■ DATA EXCERPTS ■

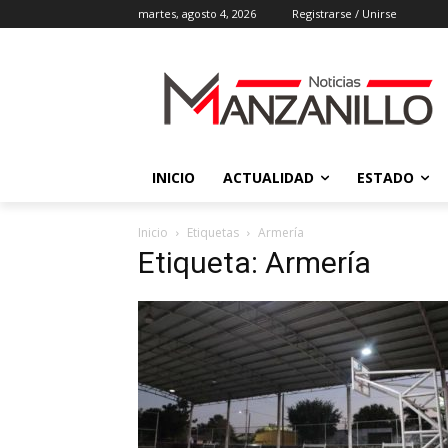
martes, agosto 4, 2026
Registrarse / Unirse
INICIO
ACTUALIDAD
ESTADO
Inicio
Etiquetas
Armería
Etiqueta: Armería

■ AIM OF THE EXERCISE ■
Every line above goes into your copy exactly; no images go in.

■ REPLY TO THE TASK ■
martes, agosto 4, 2026
Registrarse / Unirse
INICIO
ACTUALIDAD
ESTADO
Inicio
Etiquetas
Armería
Etiqueta: Armería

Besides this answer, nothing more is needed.